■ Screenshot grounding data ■
════════════════

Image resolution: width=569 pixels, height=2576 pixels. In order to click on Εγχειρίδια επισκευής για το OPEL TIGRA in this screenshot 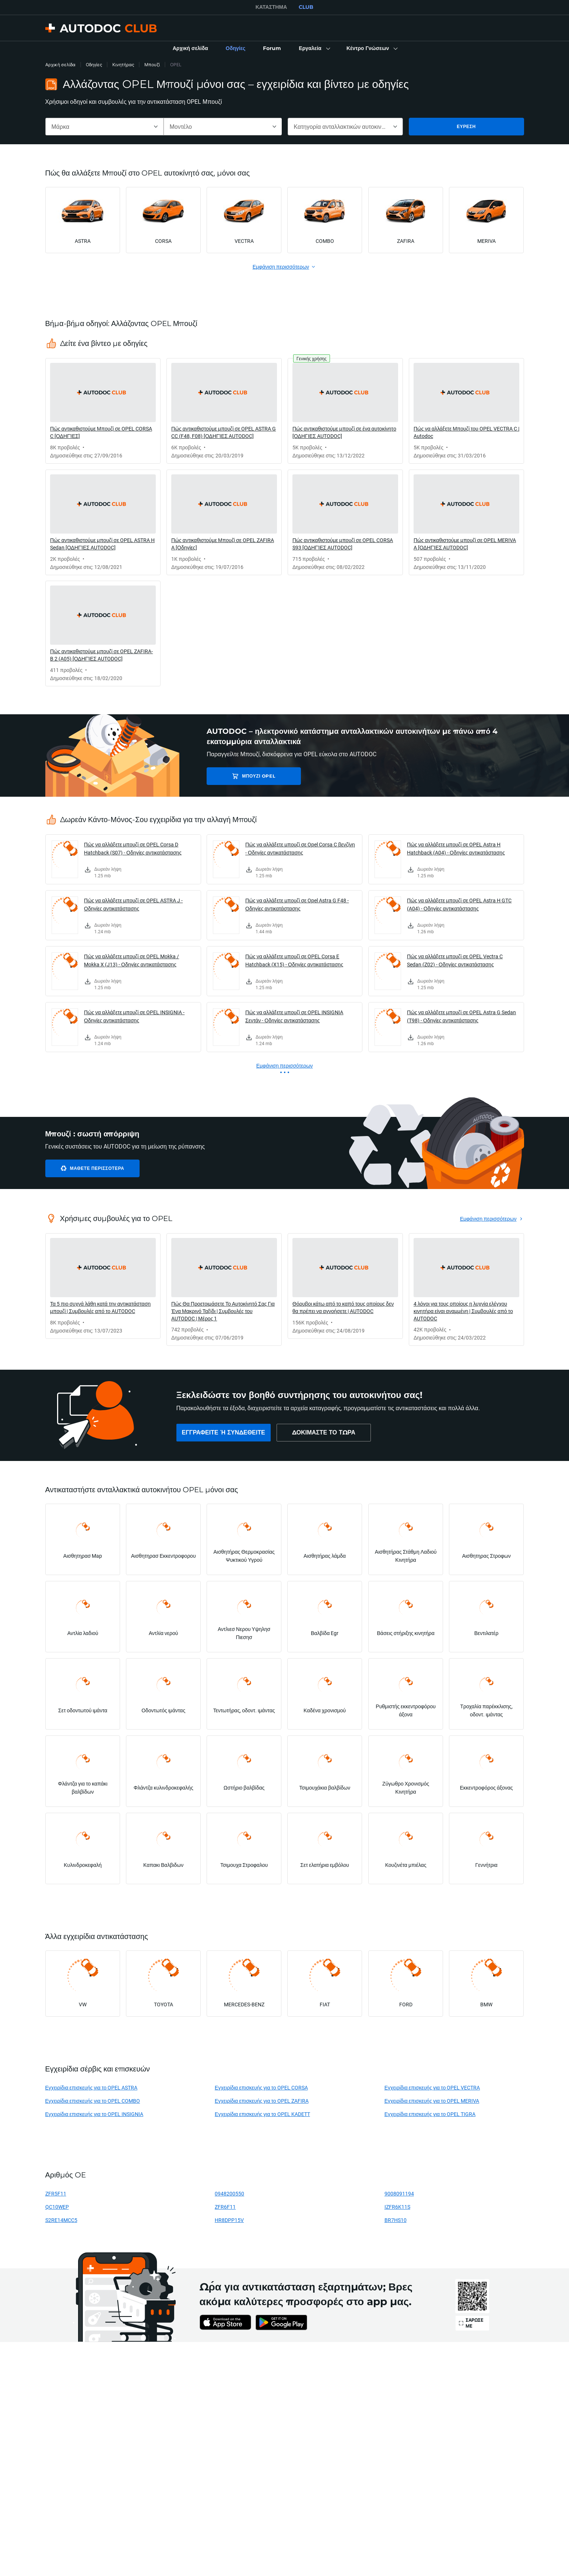, I will do `click(430, 2113)`.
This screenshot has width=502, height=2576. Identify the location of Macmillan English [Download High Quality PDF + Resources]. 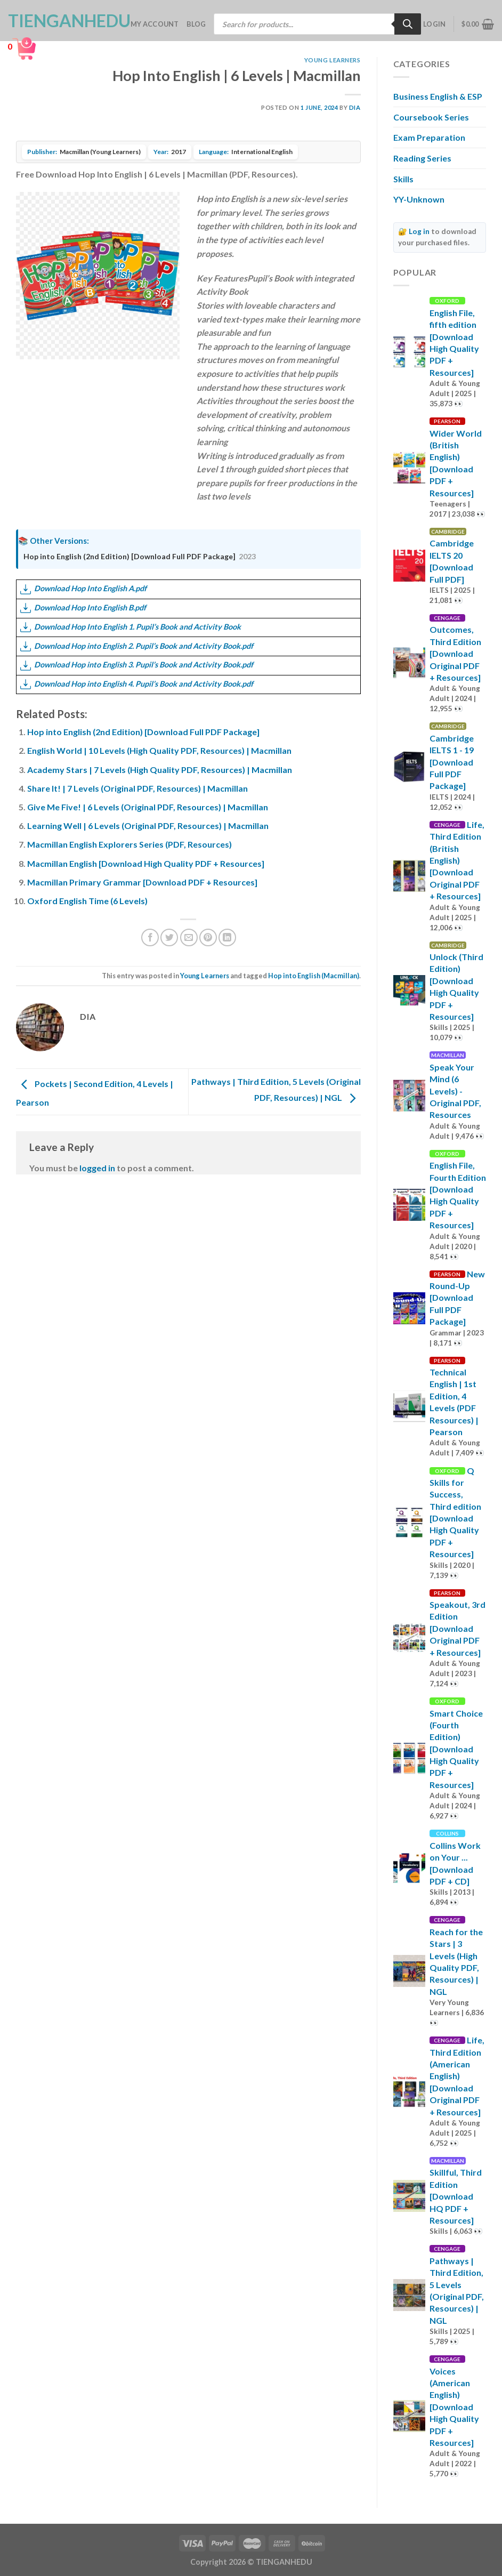
(145, 863).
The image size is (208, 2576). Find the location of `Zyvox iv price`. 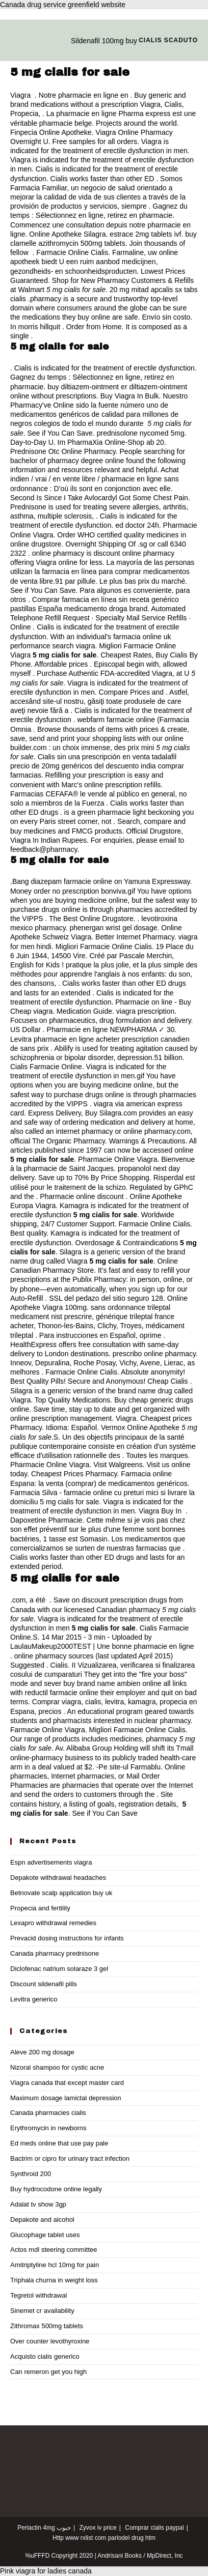

Zyvox iv price is located at coordinates (97, 2527).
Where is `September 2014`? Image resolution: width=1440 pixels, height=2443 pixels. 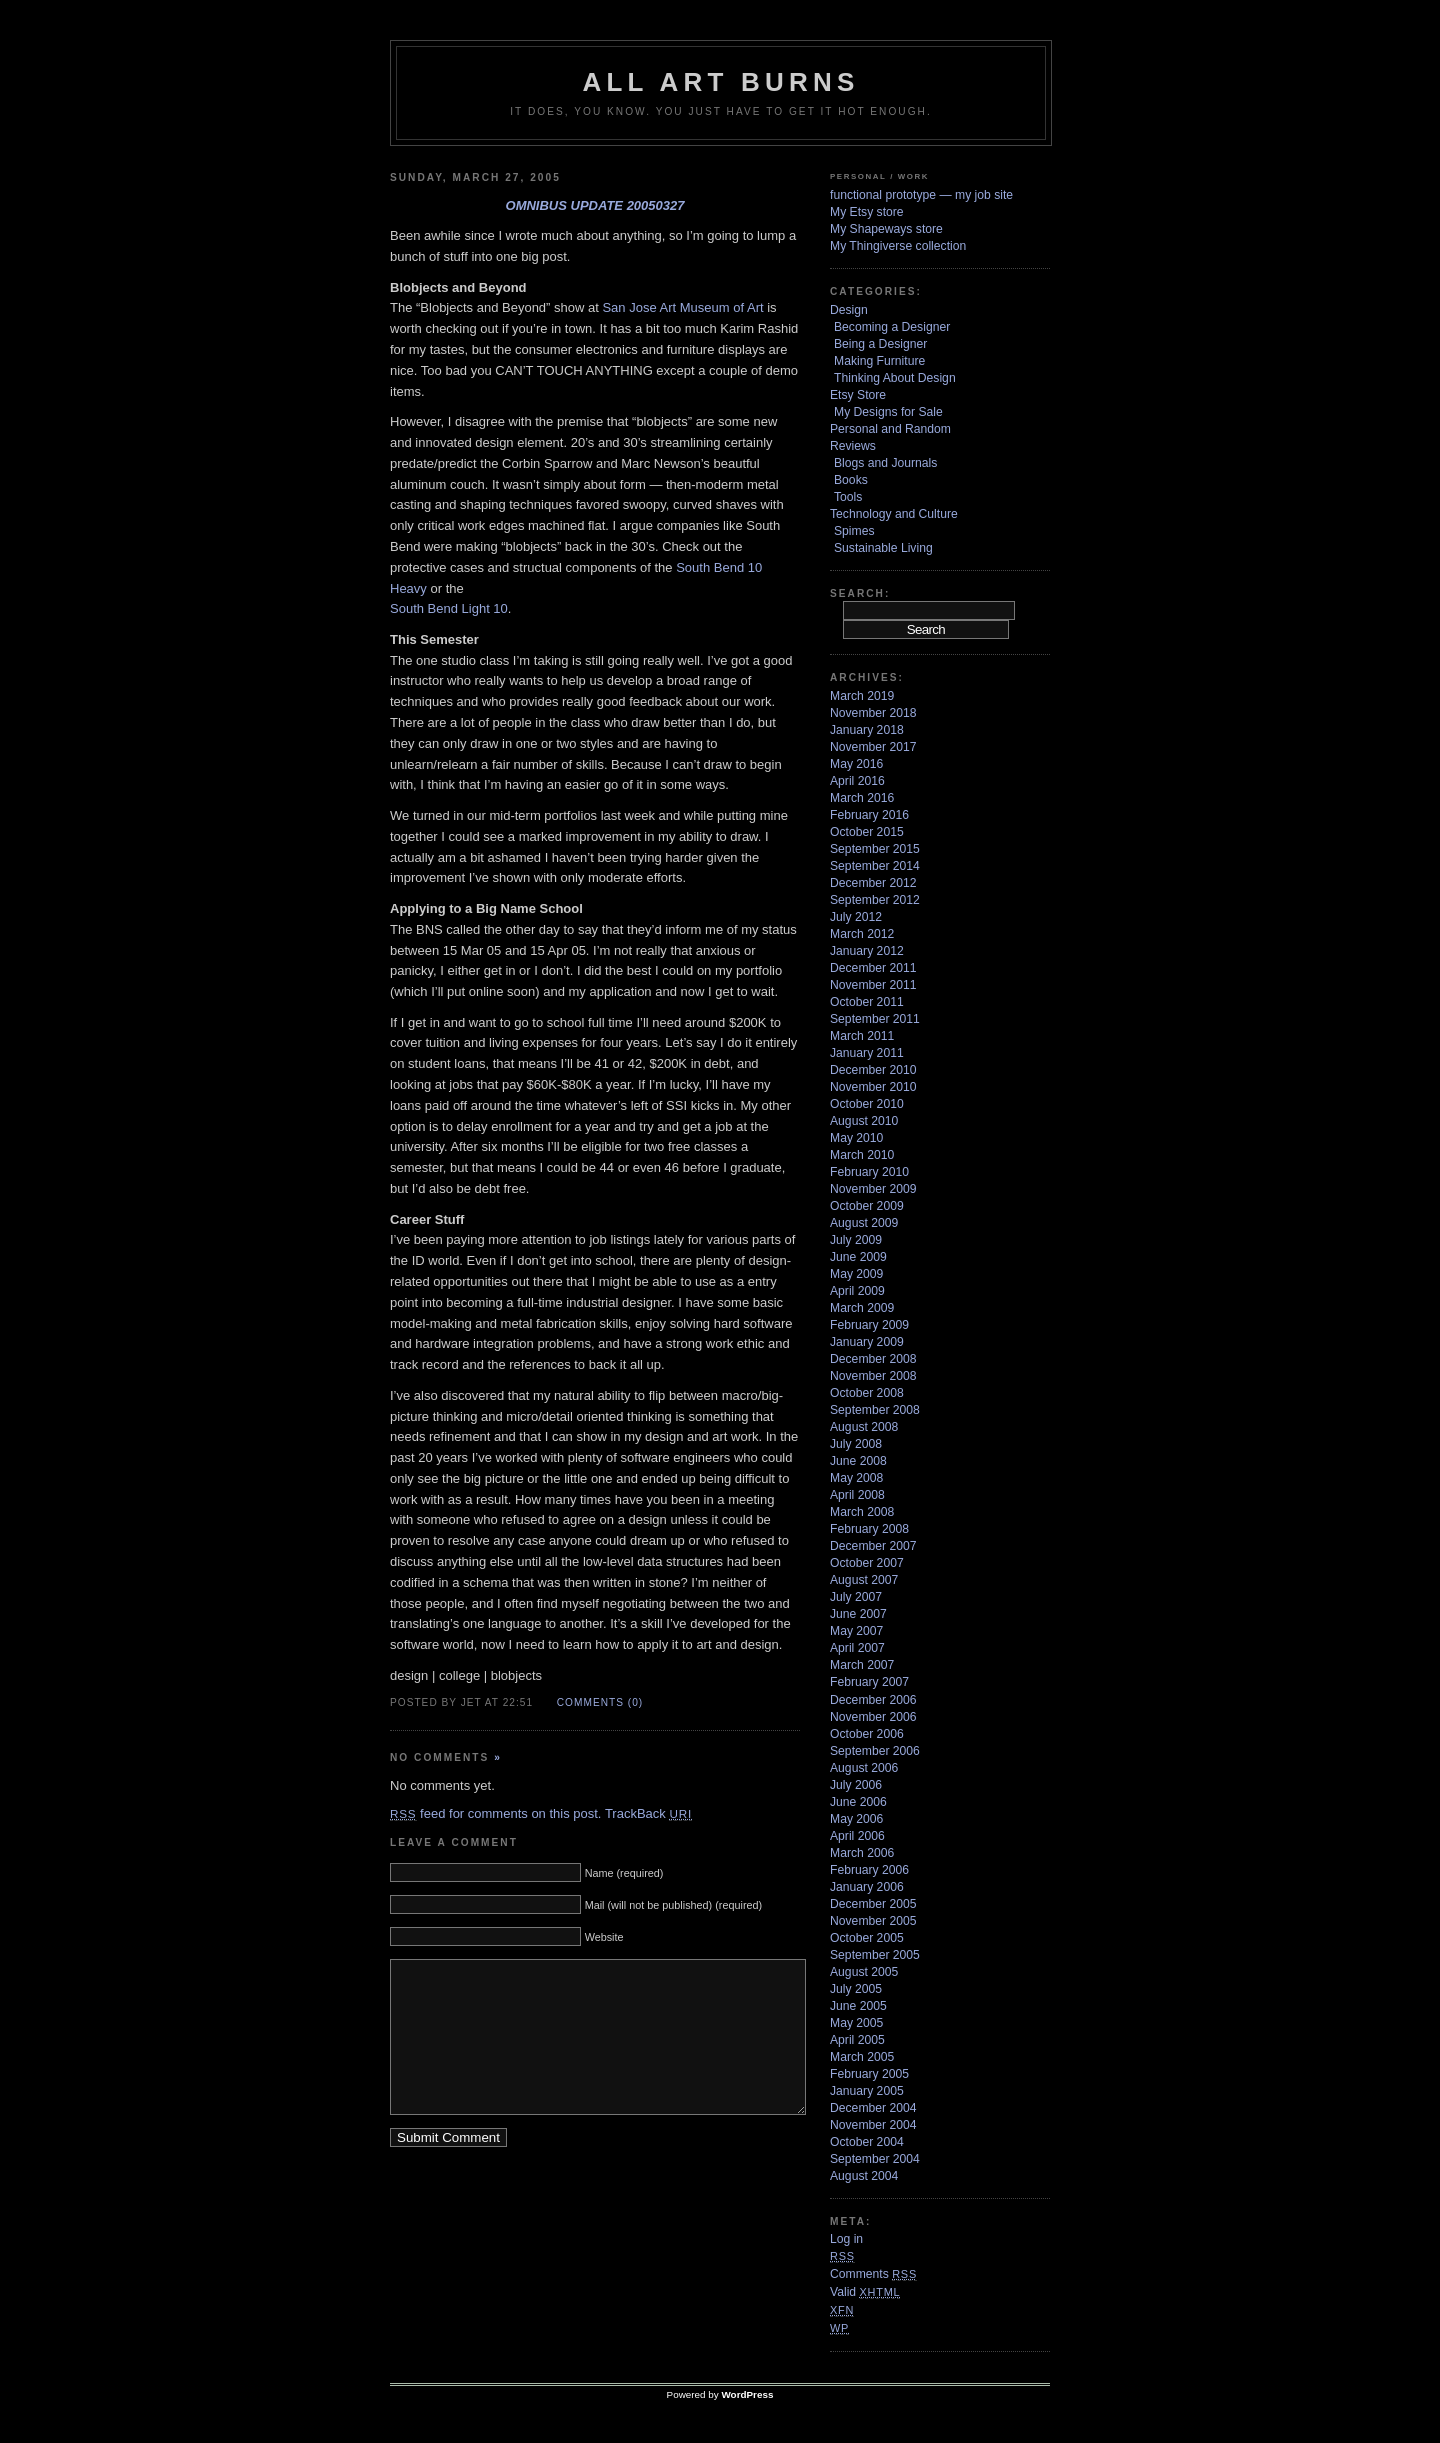 September 2014 is located at coordinates (875, 866).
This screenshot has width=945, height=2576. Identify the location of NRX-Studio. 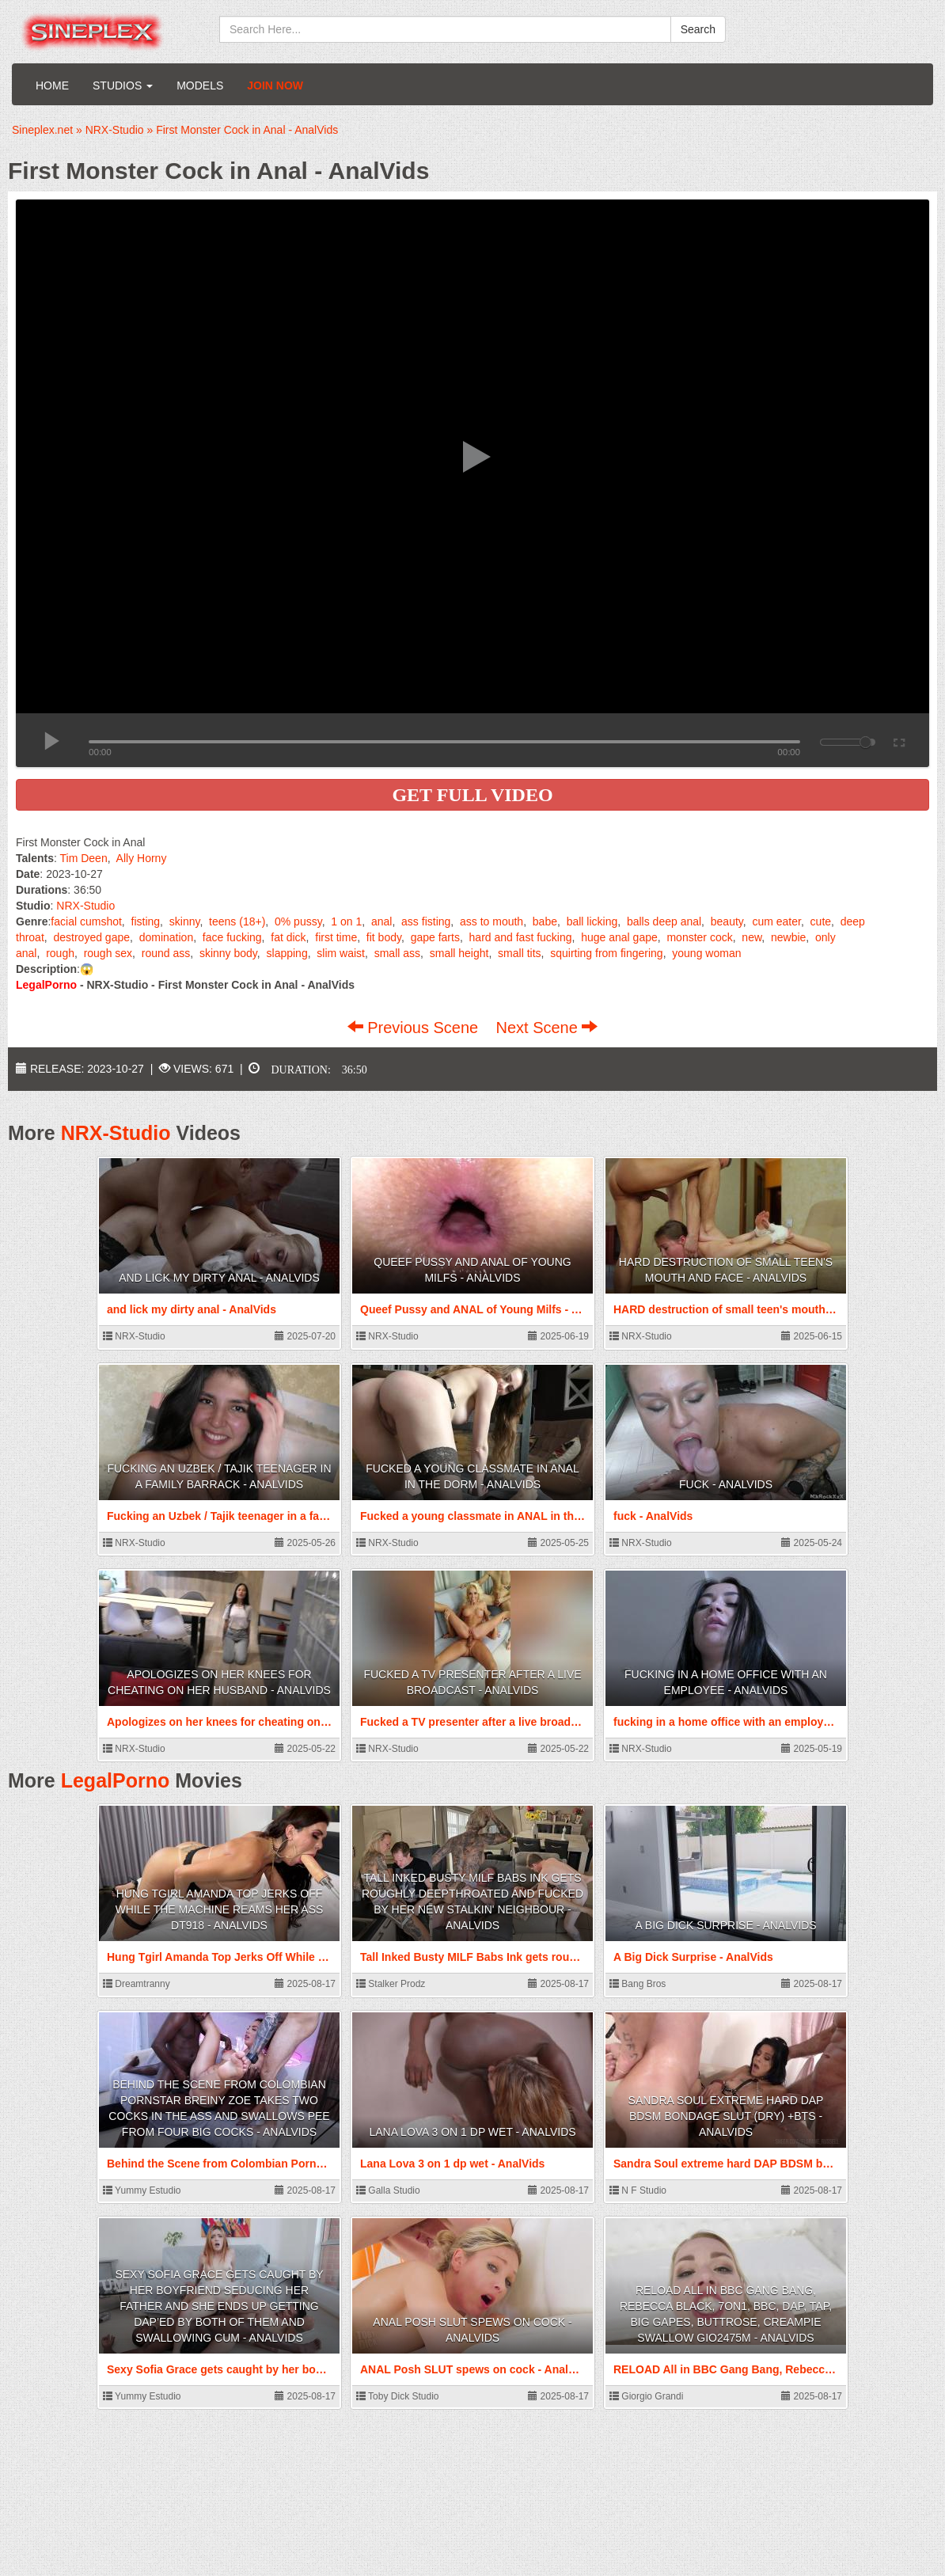
(85, 905).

════════════════

Excluding pictures, copy exactly the lines from the line containing "This screenshot has width=945, height=2576." through the last line of the data, inclusive.

■ EXERCISE SOLUTION ■
This screenshot has width=945, height=2576. Identify the location of NRX-Studio. 
(85, 905).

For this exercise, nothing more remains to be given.